Su questo punto converge il 37% degli elettori della Lega che si dichiara convinto che il pontificato di papa Bergoglio abbia diviso la Chiesa, introducendo uno stile e un linguaggio molto differente rispetto ai suoi predecessori, suscitando entusiasmo in alcuni e preoccupazioni o opposizione in altri. Papa Francesco ha messo l’accento su misericordia, accoglienza e inclusione, soprattutto verso categorie tradizionalmente emarginate nella Chiesa come i divorziati risposati, le persone Lgbtq+, i migranti, i non credenti
Sono molti i cattolici “conservatori” che hanno interpretato questi atteggiamenti come un indebolimento della dottrina o una “resa” al mondo moderno. Alcuni cardinali e vescovi hanno espresso pubblicamente disagio o dissenso sull’apertura alla comunione per i divorziati risposati “Amoris Laetitia”, sulla visione ecologica e sociale “Laudato sì” e “Fratelli tutti”, sui sinodi dedicati a famiglia e sinodalità, con il rischio percepito da alcuni di “protestantizzare” la Chiesa. Sono proprio queste tensioni che hanno fatto emergere fazioni interne, visibili mediaticamente non solo in Italia, ma in tutto il mondo, dove sono emersi vescovi molto favorevoli al Papa e altri più critici.
Il suo messaggio è considerato progressista dal 61% della popolazione e il 57,5% è persuaso che la Chiesa abbia bisogno di continuare su questo percorso.
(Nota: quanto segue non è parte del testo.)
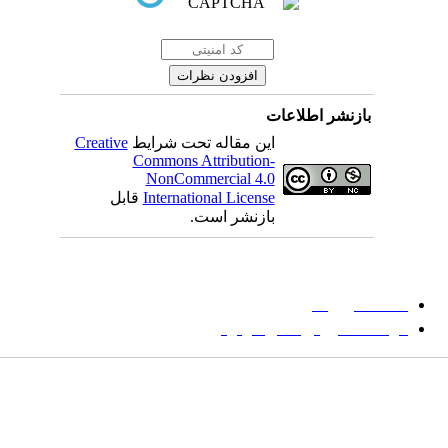
بازنشر اطلاعات
این مقاله تحت شرایط
Creative
Commons Attribution-
NonCommercial 4.0
International License
قابل
بازنشر است.
میان گلجام
:
دانشگاه بیرجند
مؤسسه آموزش عالی فردوس
شانی:
تهران-
خیابان پاسداران – بوستان یکم (شهید زمردیان) – پلاک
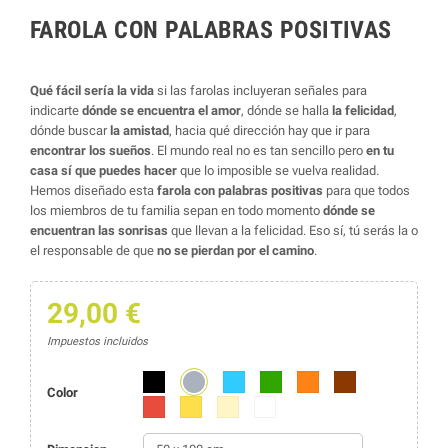
FAROLA CON PALABRAS POSITIVAS
Qué fácil sería la vida
si las farolas incluyeran señales para
indicarte
dónde se encuentra el amor
, dónde se halla
la felicidad
,
dónde buscar
la amistad
, hacia qué dirección hay que ir para
encontrar los sueños
. El mundo real no es tan sencillo pero
en tu
casa sí que puedes hacer
que lo imposible se vuelva realidad.
Hemos diseñado esta
farola con palabras positivas
para que todos
los miembros de tu familia sepan en todo momento
dónde se
encuentran las sonrisas
que llevan a la felicidad. Eso sí, tú serás la o
el responsable de que
no se pierdan por el camino
.
29,00 €
Impuestos incluidos
Gris
Negro
Azul
Verde
Naranja
Marrón
Color
Rojo
Amarillo
Beige
Blanco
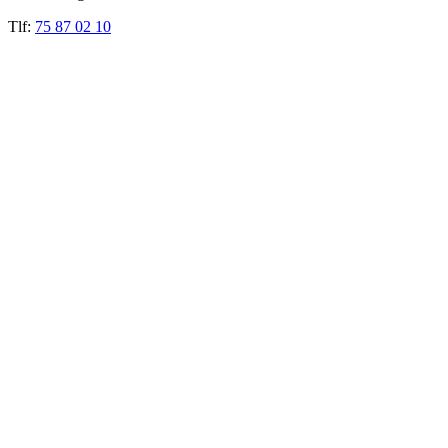
Tlf:
75 87 02 10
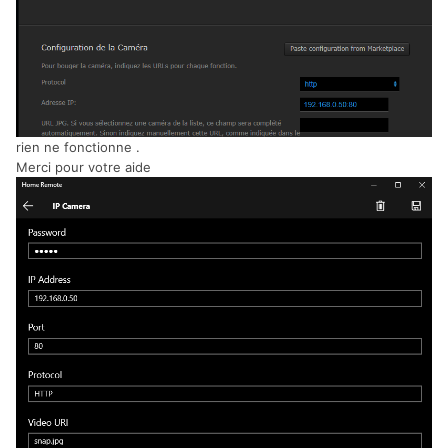
rien ne fonctionne .
Merci pour votre aide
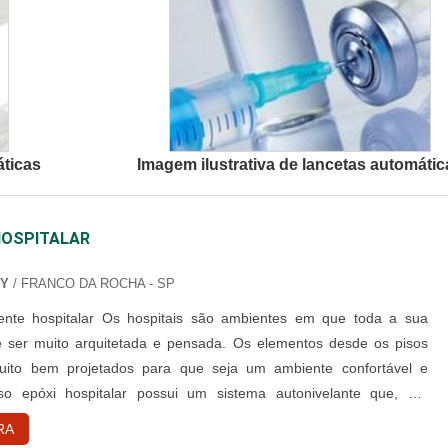
áticas
Imagem ilustrativa de lancetas automátic
HOSPITALAR
XY
/ FRANCO DA ROCHA - SP
pitais são ambientes em que toda a sua
e ser muito arquitetada e pensada. Os elementos desde os pisos
ito bem projetados para que seja um ambiente confortável e
so epóxi hospitalar possui um sistema autonivelante que, um
reo, liso e de alto brilho, as medidas desse tipo de revestimento é
RA
. Geralmente esse tipo de piso é utilizado em hospitais ou ....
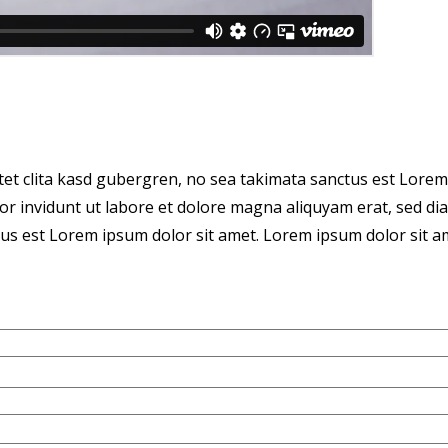
tet clita kasd gubergren, no sea takimata sanctus est Lorem
r invidunt ut labore et dolore magna aliquyam erat, sed dia
us est Lorem ipsum dolor sit amet. Lorem ipsum dolor sit ame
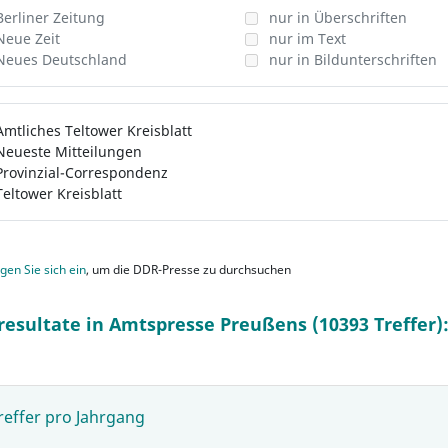
Berliner Zeitung
nur in Überschriften
Neue Zeit
nur im Text
Neues Deutschland
nur in Bildunterschriften
Amtliches Teltower Kreisblatt
Neueste Mitteilungen
Provinzial-Correspondenz
Teltower Kreisblatt
gen Sie sich ein
, um die DDR-Presse zu durchsuchen
resultate in Amtspresse Preußens (10393 Treffer)
reffer pro Jahrgang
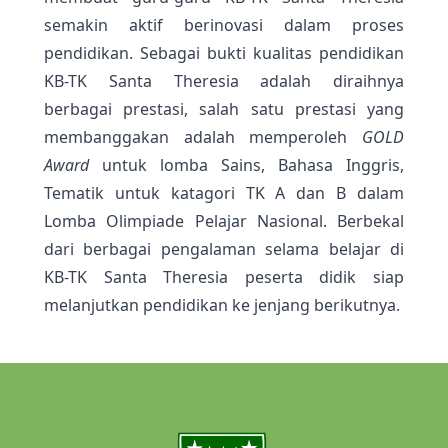
semakin aktif berinovasi dalam proses
pendidikan. Sebagai bukti kualitas pendidikan
KB-TK Santa Theresia adalah diraihnya
berbagai prestasi, salah satu prestasi yang
membanggakan adalah memperoleh
GOLD
Award
untuk lomba Sains, Bahasa Inggris,
Tematik untuk katagori TK A dan B dalam
Lomba Olimpiade Pelajar Nasional. Berbekal
dari berbagai pengalaman selama belajar di
KB-TK Santa Theresia peserta didik siap
melanjutkan pendidikan ke jenjang berikutnya.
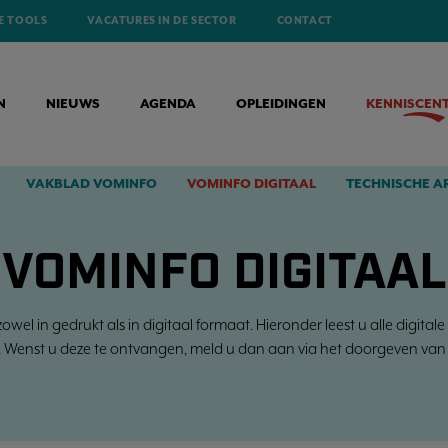
E TOOLS
VACATURES IN DE SECTOR
CONTACT
N
NIEUWS
AGENDA
OPLEIDINGEN
KENNISCEN
VAKBLAD VOMINFO
VOMINFO DIGITAAL
TECHNISCHE A
VOMINFO DIGITAAL
owel in gedrukt als in digitaal formaat. Hieronder leest u alle digi
. Wenst u deze te ontvangen, meld u dan aan via het doorgeven van 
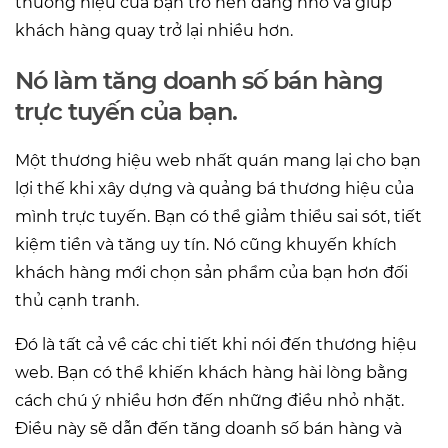
thương hiệu của bạn trở nên đáng nhớ và giúp
khách hàng quay trở lại nhiều hơn.
Nó làm tăng doanh số bán hàng
trực tuyến của bạn.
Một thương hiệu web nhất quán mang lại cho bạn
lợi thế khi xây dựng và quảng bá thương hiệu của
mình trực tuyến. Bạn có thể giảm thiểu sai sót, tiết
kiệm tiền và tăng uy tín. Nó cũng khuyến khích
khách hàng mới chọn sản phẩm của bạn hơn đối
thủ cạnh tranh.
Đó là tất cả về các chi tiết khi nói đến thương hiệu
web. Bạn có thể khiến khách hàng hài lòng bằng
cách chú ý nhiều hơn đến những điều nhỏ nhặt.
Điều này sẽ dẫn đến tăng doanh số bán hàng và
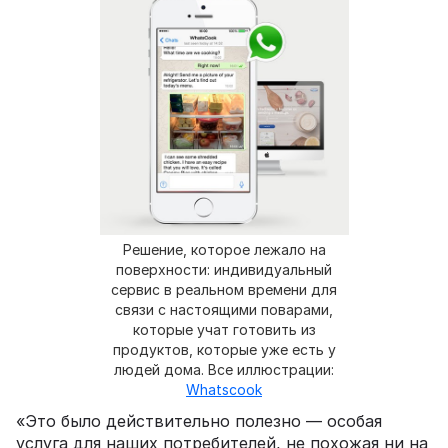
Решение, которое лежало на
поверхности: индивидуальный
сервис в реальном времени для
связи с настоящими поварами,
которые учат готовить из
продуктов, которые уже есть у
людей дома. Все иллюстрации:
Whatscook
«Это было действительно полезно — особая
услуга для наших потребителей, не похожая ни на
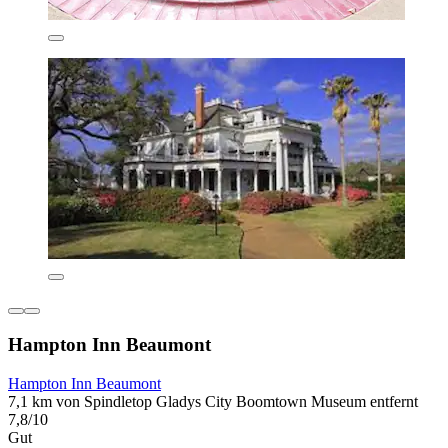
Hampton Inn Beaumont
Hampton Inn Beaumont
7,1 km von Spindletop Gladys City Boomtown Museum entfernt
7,8/10
Gut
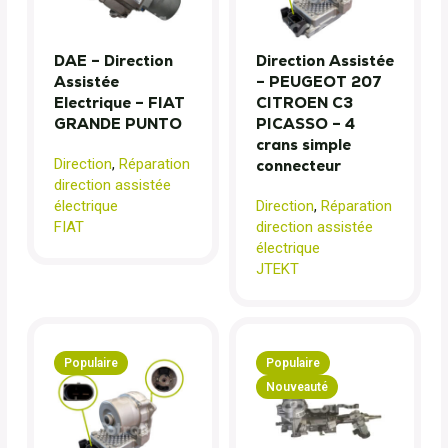
DAE – Direction
Direction Assistée
Assistée
– PEUGEOT 207
Electrique – FIAT
CITROEN C3
GRANDE PUNTO
PICASSO – 4
crans simple
Direction
,
Réparation
connecteur
direction assistée
électrique
Direction
,
Réparation
FIAT
direction assistée
électrique
JTEKT
Populaire
Populaire
Nouveauté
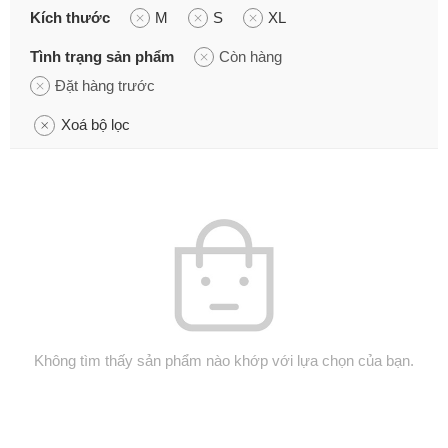
Kích thước
M
S
XL
Tình trạng sản phẩm
Còn hàng
Đặt hàng trước
Xoá bộ lọc
Không tìm thấy sản phẩm nào khớp với lựa chọn của bạn.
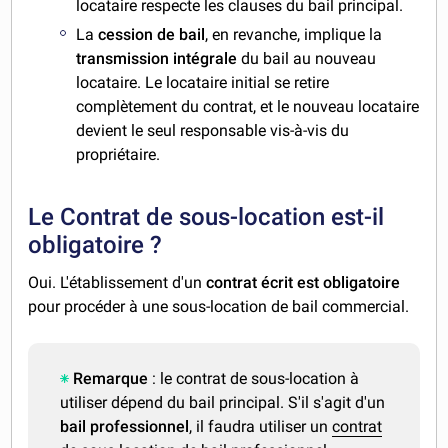
locataire respecte les clauses du bail principal.
La
cession de bail
, en revanche, implique la
transmission intégrale
du bail au nouveau
locataire. Le locataire initial se retire
complètement du contrat, et le nouveau locataire
devient le seul responsable vis-à-vis du
propriétaire.
Le Contrat de sous-location est-il
obligatoire ?
Oui. L'établissement d'un
contrat écrit est obligatoire
pour procéder à une sous-location de bail commercial.
Remarque
: le contrat de sous-location à
utiliser dépend du bail principal. S'il s'agit d'un
bail professionnel
, il faudra utiliser un
contrat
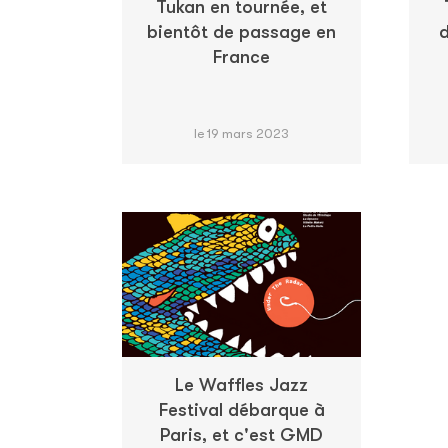
Tukan en tournée, et
bientôt de passage en
d
France
le 19 mars 2023
Le Waffles Jazz
Festival débarque à
Paris, et c'est GMD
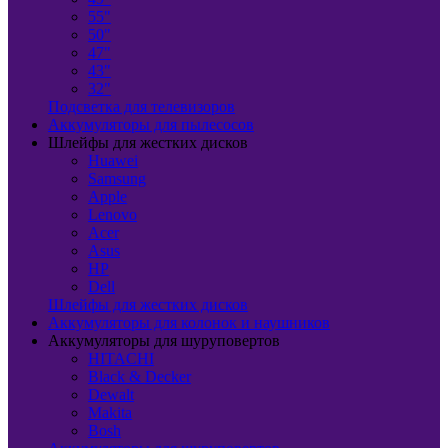
55"
50"
47"
43"
32"
Подсветка для телевизоров
Аккумуляторы для пылесосов
Шлейфы для жестких дисков
Huawei
Samsung
Apple
Lenovo
Acer
Asus
HP
Dell
Шлейфы для жестких дисков
Аккумуляторы для колонок и наушников
Аккумуляторы для шуруповертов
HITACHI
Black & Decker
Dewalt
Makita
Bosh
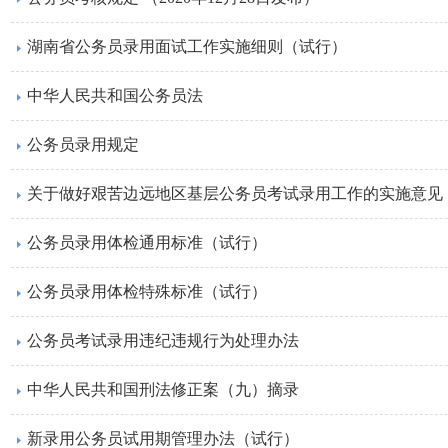
湖南省公务员录用面试工作实施细则（试行）
中华人民共和国公务员法
公务员录用规定
关于做好艰苦边远地区基层公务员考试录用工作的实施意见
公务员录用体检通用标准（试行）
公务员录用体检特殊标准（试行）
公务员考试录用违纪违规行为处理办法
中华人民共和国刑法修正案（九）摘录
新录用公务员试用期管理办法（试行）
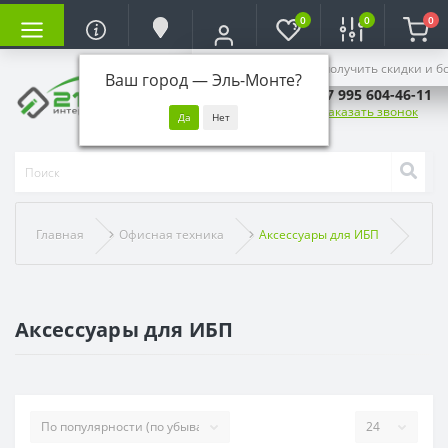
0
0
0
Войдите, чтобы получить скидки и б
Ваш город —
Эль-Монте
?
+7 995 604-46-11
Заказать звонок
Главная
Офисная техника
Аксессуары для ИБП
Аксессуары для ИБП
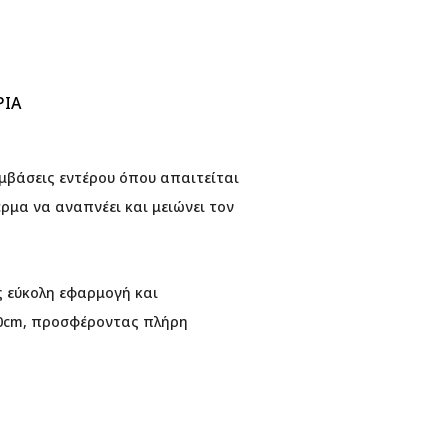
ΡΊΑ
μβάσεις εντέρου όπου απαιτείται
ρμα να αναπνέει και μειώνει τον
ς εύκολη εφαρμογή και
 20cm, προσφέροντας πλήρη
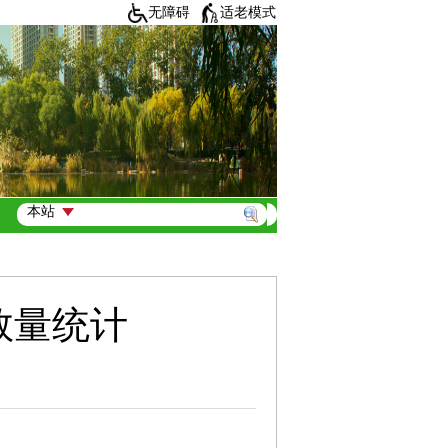
无障碍
适老模式
数量统计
Sono i più giovani gli scettici di questo cammino che si dividono tra il desiderio di una figura conservatrice (29,3%) e di una più innovatrice (34,1%). Papa Francesco ha sicuramente sollecitato l’opinione pubblica cattolica spostando
l’equilibrio della Chiesa dal rigore dottrinale alla misericordia pastorale e dalla centralità europea a una visione più globale e sociale, creando entusiasmo in chi desiderava il cambiamento e sicura resistenza in chi temeva la perdita dell’identità cattolica tradizionale.
Ad oggi, in un’epoca percepita da molti come di smarrimento e confusione – anche dottrinale -, un italiano su tre (27,2%) crede che la Chiesa abbia bisogno di un papa italiano. Il 16,2% desidererebbe una figura europea, forse anche per rafforzare il peso dell’Unione nel dibattito internazionale. A scendere sotto il 10% le indicazioni individuano il desiderio di un possibile pontefice africano e di uno asiatico (6%).